Co-ordinates: At 12.45 pm N 44.50.40, W 0.34.10
Weather: Cloudy, dry
Air Temperature: 17.5ºC
Pressure: 1026 hPa
Wind: 18 kmph
Overnight, the Silver Explorer sailed through occasionally choppy seas until turning into the mouth of the River Gironde at 7.30 am. As we had breakfast we could see the tree- and reed-covered banks on either side of the river.
At 10.00 am I gave a lecture on the Royal Marine commando canoe-born raid on the German-occupied port of Bordeaux that took place in December 1942. We docked in the port slightly earlier than forecast, at 12.30 pm, and after lunch we disembarked for a walking tour of the beautiful city of Bordeaux, which, thanks to the marriage of Eleanor of Aquitaine to Henry II, had the good fortune to be English for 300 years.
For our walking tour we divided into four groups.

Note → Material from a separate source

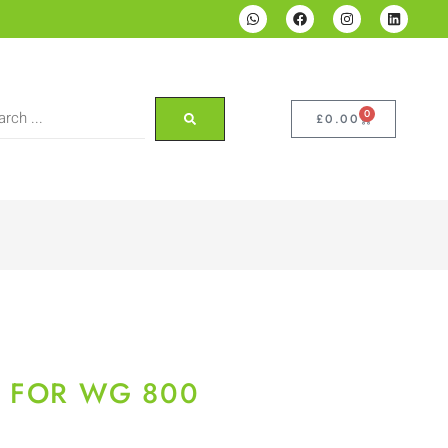
0
£
0.00
S FOR WG 800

My walk took us along the riverfront of Chartrons, where the trade in claret began, past a modern paddling pool and the monument to the Girondins, heroes of the French revolution. (Bordeaux was a city of largely royalist sympathies, and in 1814 was one of the first French cities to surrender to Wellington and declare for the Bourbons). We saw the magnificent Grand Theatre built in 1773 and doubling as an opera house, and old Bordeaux with its Parlement (not a parliament but a court, and now a row of restaurants) and original bourse (stock exchange). We then moved to rejoin the bus, negotiating a 'March for Jesus' on the way, and drove through the Asian quarter before visiting the cathedral of St Andrew and then finishing at the Museum of Decorative arts, a seventeenth century building exhibiting Bordeaux porcelain and furniture.
At around 5.00 pm we all returned to the Silver Explorer when guests had the option of relaxing on board before dinner, or exploring Bordeaux individually.